Canadian scientist Mary Ainsworth worked with Bowlby when she was in London. Later she examined Bowlby's attachment ideas in experiments at American universities using the "Strange Situation" test. She discovered three patterns of attachment. In securely attached children (two-thirds of the sample), mothers functioned as a base for exploration and a source of comfort following a brief separation. But one-third did not seem to respond differently when mother was present or absent--later studies suggested they repressed distress and acted independently--avoidant attachment.
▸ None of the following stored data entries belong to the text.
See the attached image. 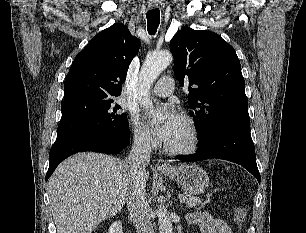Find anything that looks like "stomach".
Segmentation results:
<instances>
[{
    "mask_svg": "<svg viewBox=\"0 0 306 233\" xmlns=\"http://www.w3.org/2000/svg\"><path fill=\"white\" fill-rule=\"evenodd\" d=\"M161 173L175 180L187 194H202L209 185L207 172L195 163L171 167L168 170H161Z\"/></svg>",
    "mask_w": 306,
    "mask_h": 233,
    "instance_id": "0dacf381",
    "label": "stomach"
}]
</instances>
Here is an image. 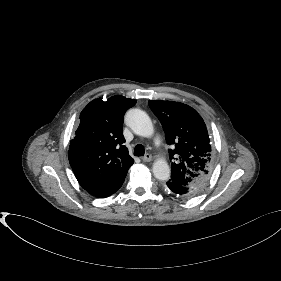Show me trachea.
Returning a JSON list of instances; mask_svg holds the SVG:
<instances>
[{
  "instance_id": "trachea-1",
  "label": "trachea",
  "mask_w": 281,
  "mask_h": 281,
  "mask_svg": "<svg viewBox=\"0 0 281 281\" xmlns=\"http://www.w3.org/2000/svg\"><path fill=\"white\" fill-rule=\"evenodd\" d=\"M144 153H145V148H144L143 145L138 144V145L135 146V148H134V155L135 156H143Z\"/></svg>"
}]
</instances>
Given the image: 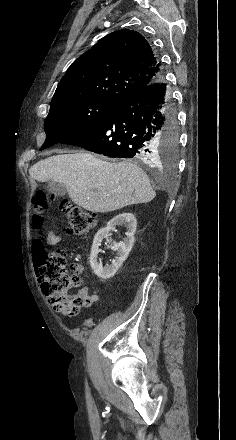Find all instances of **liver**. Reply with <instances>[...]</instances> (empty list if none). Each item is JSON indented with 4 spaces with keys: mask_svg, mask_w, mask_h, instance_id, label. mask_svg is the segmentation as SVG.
<instances>
[{
    "mask_svg": "<svg viewBox=\"0 0 236 440\" xmlns=\"http://www.w3.org/2000/svg\"><path fill=\"white\" fill-rule=\"evenodd\" d=\"M29 174L39 182L64 184L75 204L94 213L147 203L156 196L137 165L107 162L86 152L48 157L30 167Z\"/></svg>",
    "mask_w": 236,
    "mask_h": 440,
    "instance_id": "liver-1",
    "label": "liver"
}]
</instances>
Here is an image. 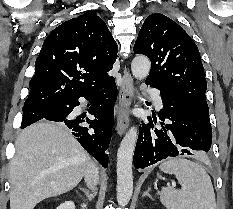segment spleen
Listing matches in <instances>:
<instances>
[{"mask_svg":"<svg viewBox=\"0 0 233 209\" xmlns=\"http://www.w3.org/2000/svg\"><path fill=\"white\" fill-rule=\"evenodd\" d=\"M159 169L174 174L181 190L167 186L160 201L167 209H216L215 193L210 176L198 163L183 158H170Z\"/></svg>","mask_w":233,"mask_h":209,"instance_id":"obj_1","label":"spleen"}]
</instances>
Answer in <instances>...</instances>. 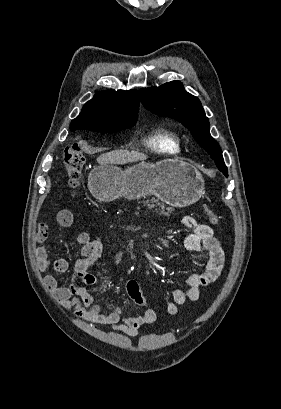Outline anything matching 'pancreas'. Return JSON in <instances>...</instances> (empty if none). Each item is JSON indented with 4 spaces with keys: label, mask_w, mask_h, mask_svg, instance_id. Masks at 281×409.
Returning a JSON list of instances; mask_svg holds the SVG:
<instances>
[{
    "label": "pancreas",
    "mask_w": 281,
    "mask_h": 409,
    "mask_svg": "<svg viewBox=\"0 0 281 409\" xmlns=\"http://www.w3.org/2000/svg\"><path fill=\"white\" fill-rule=\"evenodd\" d=\"M153 202H156V205H159V207H161V215H169L168 211H172V209H166L165 211V205H161V202H158V200H156V198H152ZM146 202H148V200H146Z\"/></svg>",
    "instance_id": "cf45deb5"
}]
</instances>
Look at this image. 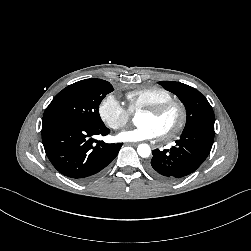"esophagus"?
Returning <instances> with one entry per match:
<instances>
[{"instance_id": "34e87169", "label": "esophagus", "mask_w": 251, "mask_h": 251, "mask_svg": "<svg viewBox=\"0 0 251 251\" xmlns=\"http://www.w3.org/2000/svg\"><path fill=\"white\" fill-rule=\"evenodd\" d=\"M127 145H132V146H137L139 143L138 142H127Z\"/></svg>"}]
</instances>
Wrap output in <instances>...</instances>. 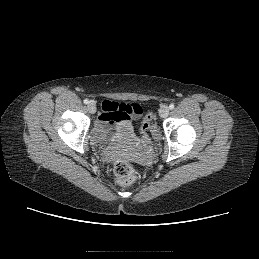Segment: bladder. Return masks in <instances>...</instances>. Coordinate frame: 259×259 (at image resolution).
<instances>
[{"label":"bladder","instance_id":"31cf9c89","mask_svg":"<svg viewBox=\"0 0 259 259\" xmlns=\"http://www.w3.org/2000/svg\"><path fill=\"white\" fill-rule=\"evenodd\" d=\"M121 135H126L123 131H120Z\"/></svg>","mask_w":259,"mask_h":259}]
</instances>
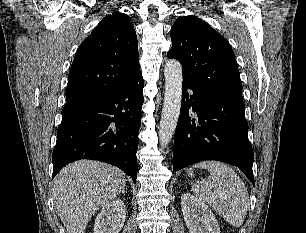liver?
I'll list each match as a JSON object with an SVG mask.
<instances>
[{
	"mask_svg": "<svg viewBox=\"0 0 306 233\" xmlns=\"http://www.w3.org/2000/svg\"><path fill=\"white\" fill-rule=\"evenodd\" d=\"M125 174L106 163L80 160L57 175L53 198L67 233H85L92 216L125 190Z\"/></svg>",
	"mask_w": 306,
	"mask_h": 233,
	"instance_id": "liver-1",
	"label": "liver"
}]
</instances>
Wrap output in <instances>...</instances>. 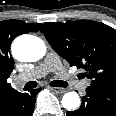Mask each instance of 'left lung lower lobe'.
Masks as SVG:
<instances>
[{"label": "left lung lower lobe", "instance_id": "0a47b994", "mask_svg": "<svg viewBox=\"0 0 116 116\" xmlns=\"http://www.w3.org/2000/svg\"><path fill=\"white\" fill-rule=\"evenodd\" d=\"M67 116H116V89L87 87L78 110Z\"/></svg>", "mask_w": 116, "mask_h": 116}]
</instances>
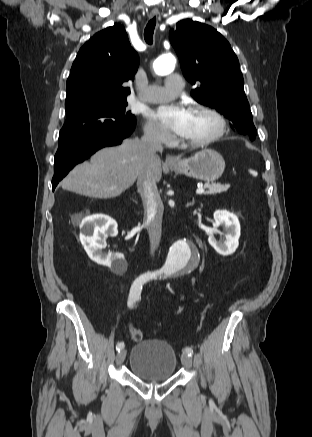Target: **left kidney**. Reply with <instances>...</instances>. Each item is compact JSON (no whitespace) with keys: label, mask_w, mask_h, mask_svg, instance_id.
Instances as JSON below:
<instances>
[{"label":"left kidney","mask_w":312,"mask_h":437,"mask_svg":"<svg viewBox=\"0 0 312 437\" xmlns=\"http://www.w3.org/2000/svg\"><path fill=\"white\" fill-rule=\"evenodd\" d=\"M219 226L224 229L223 239L217 241L214 235H210L208 242L220 255H231L239 245L241 228L238 217L227 210H217L214 212V230L217 231Z\"/></svg>","instance_id":"obj_1"}]
</instances>
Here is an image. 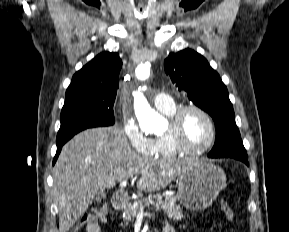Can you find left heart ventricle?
<instances>
[{
    "label": "left heart ventricle",
    "instance_id": "left-heart-ventricle-1",
    "mask_svg": "<svg viewBox=\"0 0 289 232\" xmlns=\"http://www.w3.org/2000/svg\"><path fill=\"white\" fill-rule=\"evenodd\" d=\"M185 141L191 146H201L210 137V128L205 118L195 111L188 112L182 122Z\"/></svg>",
    "mask_w": 289,
    "mask_h": 232
}]
</instances>
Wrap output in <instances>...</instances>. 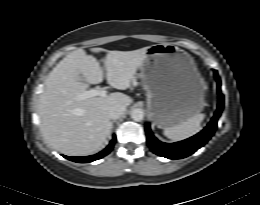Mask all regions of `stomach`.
<instances>
[{
    "mask_svg": "<svg viewBox=\"0 0 260 205\" xmlns=\"http://www.w3.org/2000/svg\"><path fill=\"white\" fill-rule=\"evenodd\" d=\"M140 78L149 117L160 129L179 125L204 108V79L193 57L174 44L148 47Z\"/></svg>",
    "mask_w": 260,
    "mask_h": 205,
    "instance_id": "obj_1",
    "label": "stomach"
}]
</instances>
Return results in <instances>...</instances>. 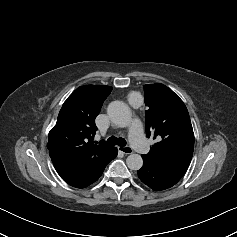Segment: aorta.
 I'll return each mask as SVG.
<instances>
[{
    "label": "aorta",
    "instance_id": "1",
    "mask_svg": "<svg viewBox=\"0 0 237 237\" xmlns=\"http://www.w3.org/2000/svg\"><path fill=\"white\" fill-rule=\"evenodd\" d=\"M107 113L112 123L118 127H126L131 122L130 110L122 101L111 102ZM126 164L130 170H139L143 166V159L139 154H130L126 159Z\"/></svg>",
    "mask_w": 237,
    "mask_h": 237
}]
</instances>
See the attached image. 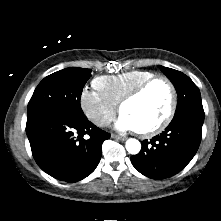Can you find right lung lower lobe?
I'll list each match as a JSON object with an SVG mask.
<instances>
[{
    "label": "right lung lower lobe",
    "mask_w": 221,
    "mask_h": 221,
    "mask_svg": "<svg viewBox=\"0 0 221 221\" xmlns=\"http://www.w3.org/2000/svg\"><path fill=\"white\" fill-rule=\"evenodd\" d=\"M26 133L38 166L65 182L90 175L101 159L102 143L110 138L83 113L66 111L27 118Z\"/></svg>",
    "instance_id": "1"
}]
</instances>
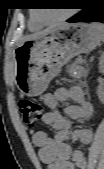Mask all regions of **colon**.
<instances>
[{"mask_svg":"<svg viewBox=\"0 0 104 169\" xmlns=\"http://www.w3.org/2000/svg\"><path fill=\"white\" fill-rule=\"evenodd\" d=\"M18 109L23 122L30 128H33L43 115L42 105L29 99L20 100L18 103Z\"/></svg>","mask_w":104,"mask_h":169,"instance_id":"5ec220e1","label":"colon"}]
</instances>
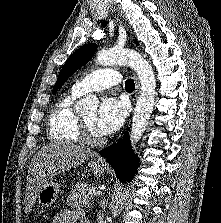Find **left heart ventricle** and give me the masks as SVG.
Segmentation results:
<instances>
[{
  "instance_id": "1",
  "label": "left heart ventricle",
  "mask_w": 221,
  "mask_h": 223,
  "mask_svg": "<svg viewBox=\"0 0 221 223\" xmlns=\"http://www.w3.org/2000/svg\"><path fill=\"white\" fill-rule=\"evenodd\" d=\"M85 119L86 123L90 127L91 131L98 136H101V134L97 131L96 129V118H97V113L96 111L89 112L83 116Z\"/></svg>"
}]
</instances>
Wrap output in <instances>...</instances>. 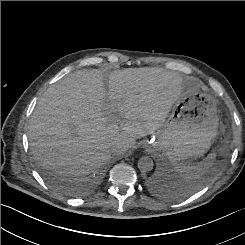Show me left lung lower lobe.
Segmentation results:
<instances>
[{"label":"left lung lower lobe","instance_id":"1","mask_svg":"<svg viewBox=\"0 0 245 245\" xmlns=\"http://www.w3.org/2000/svg\"><path fill=\"white\" fill-rule=\"evenodd\" d=\"M148 187L167 199H178L186 195L188 187L185 184L175 182L163 174H158L148 181Z\"/></svg>","mask_w":245,"mask_h":245}]
</instances>
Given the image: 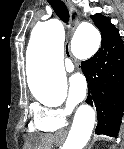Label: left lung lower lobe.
I'll return each instance as SVG.
<instances>
[{"label":"left lung lower lobe","instance_id":"left-lung-lower-lobe-1","mask_svg":"<svg viewBox=\"0 0 124 149\" xmlns=\"http://www.w3.org/2000/svg\"><path fill=\"white\" fill-rule=\"evenodd\" d=\"M88 83L86 102L96 107V134L117 137L124 112V44L120 35L102 37L101 47L81 63Z\"/></svg>","mask_w":124,"mask_h":149}]
</instances>
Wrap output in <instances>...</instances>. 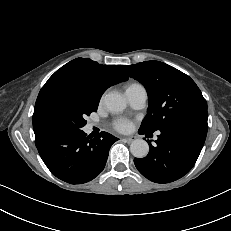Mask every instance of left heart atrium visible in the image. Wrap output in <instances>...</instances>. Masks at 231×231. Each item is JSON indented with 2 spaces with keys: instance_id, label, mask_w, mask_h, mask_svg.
<instances>
[{
  "instance_id": "1",
  "label": "left heart atrium",
  "mask_w": 231,
  "mask_h": 231,
  "mask_svg": "<svg viewBox=\"0 0 231 231\" xmlns=\"http://www.w3.org/2000/svg\"><path fill=\"white\" fill-rule=\"evenodd\" d=\"M113 127L121 132H126L131 129L132 122L127 118H117L112 123Z\"/></svg>"
}]
</instances>
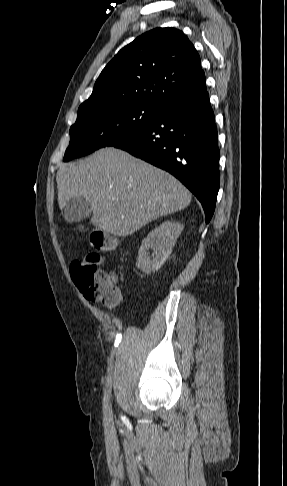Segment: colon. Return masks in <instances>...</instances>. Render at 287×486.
<instances>
[{"mask_svg": "<svg viewBox=\"0 0 287 486\" xmlns=\"http://www.w3.org/2000/svg\"><path fill=\"white\" fill-rule=\"evenodd\" d=\"M90 243L96 252L71 264L72 280L88 300L115 306L121 301V291L112 275L102 269L98 252L113 250L116 239L100 229H94L90 233Z\"/></svg>", "mask_w": 287, "mask_h": 486, "instance_id": "obj_1", "label": "colon"}]
</instances>
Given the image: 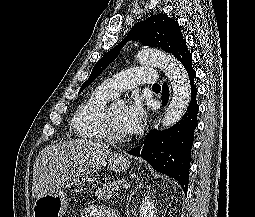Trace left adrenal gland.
<instances>
[{"mask_svg": "<svg viewBox=\"0 0 255 217\" xmlns=\"http://www.w3.org/2000/svg\"><path fill=\"white\" fill-rule=\"evenodd\" d=\"M143 186V182H140L138 185H137V187H136V189L130 194V196H129V199H128V203H127V214L129 213V203H130V200H131V198H132V196H134L135 194H136V192L141 188Z\"/></svg>", "mask_w": 255, "mask_h": 217, "instance_id": "left-adrenal-gland-1", "label": "left adrenal gland"}]
</instances>
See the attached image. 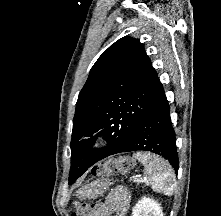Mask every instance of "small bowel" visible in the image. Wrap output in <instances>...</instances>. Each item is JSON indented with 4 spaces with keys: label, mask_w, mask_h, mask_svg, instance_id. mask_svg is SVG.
Returning <instances> with one entry per match:
<instances>
[{
    "label": "small bowel",
    "mask_w": 221,
    "mask_h": 216,
    "mask_svg": "<svg viewBox=\"0 0 221 216\" xmlns=\"http://www.w3.org/2000/svg\"><path fill=\"white\" fill-rule=\"evenodd\" d=\"M129 195L125 190L111 192L103 203L95 206L88 216H125Z\"/></svg>",
    "instance_id": "1"
}]
</instances>
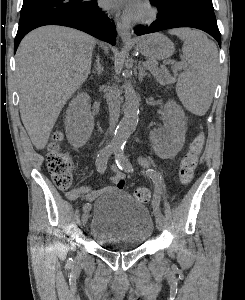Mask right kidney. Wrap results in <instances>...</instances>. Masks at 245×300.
I'll use <instances>...</instances> for the list:
<instances>
[{
	"label": "right kidney",
	"mask_w": 245,
	"mask_h": 300,
	"mask_svg": "<svg viewBox=\"0 0 245 300\" xmlns=\"http://www.w3.org/2000/svg\"><path fill=\"white\" fill-rule=\"evenodd\" d=\"M90 108V97L84 92L76 95L68 106L65 118L66 136L74 148L84 146L92 134L94 120Z\"/></svg>",
	"instance_id": "right-kidney-1"
}]
</instances>
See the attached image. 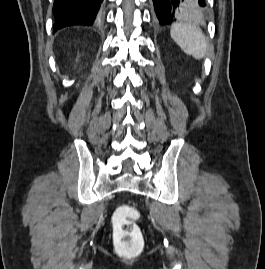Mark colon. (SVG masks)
Returning a JSON list of instances; mask_svg holds the SVG:
<instances>
[{
	"label": "colon",
	"instance_id": "obj_1",
	"mask_svg": "<svg viewBox=\"0 0 265 269\" xmlns=\"http://www.w3.org/2000/svg\"><path fill=\"white\" fill-rule=\"evenodd\" d=\"M138 216L132 207H121L115 213L114 239L122 251H133L139 244L141 232L135 223Z\"/></svg>",
	"mask_w": 265,
	"mask_h": 269
}]
</instances>
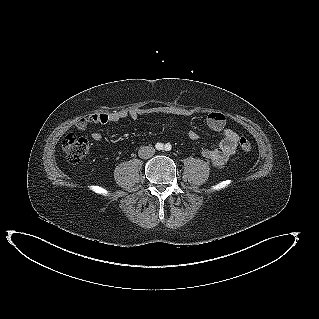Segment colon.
<instances>
[{
    "label": "colon",
    "mask_w": 319,
    "mask_h": 319,
    "mask_svg": "<svg viewBox=\"0 0 319 319\" xmlns=\"http://www.w3.org/2000/svg\"><path fill=\"white\" fill-rule=\"evenodd\" d=\"M239 146L244 152H250L252 149V143L246 138H241L239 140ZM62 149L65 154L66 160L69 163L76 164L79 163L87 155L89 150V143L87 139L83 137L69 134L63 140Z\"/></svg>",
    "instance_id": "colon-1"
}]
</instances>
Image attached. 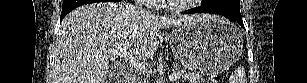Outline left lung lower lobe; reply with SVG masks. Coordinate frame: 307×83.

The remaining group appeared anxious and clingy throughout the study--resistant attachment.

As Jonathan Haidt observes, love conquers fear--wisdom from an ancient writer about perfect love 1 John 4:18.

Researchers Cindy Hazan and Phil Shaver developed a test for adult attachments based on the findings of Mary Ainsworth. Their findings suggested a fairly constant attachment pattern persisting into adulthood from childhood. Secure adults appear happier, have longer relationships, and have lower rates of divorce.

Familiarity Breeds Content.
Konrad Lorenz is famous for his studies of imprinting—newly hatched ducks followed him as if he were their parent. Children do not imprint (i.e., form attachments) like ducks but they do feel more secure in familiar surroundings and in the presence of familiar objects. The observation has been called the mere exposure effect. Young children enjoy familiar toys, rereading familiar stories and videos. Adults continue to enjoy familiar foods, places, and people. Most enjoy old photos and familiar stories from childhood.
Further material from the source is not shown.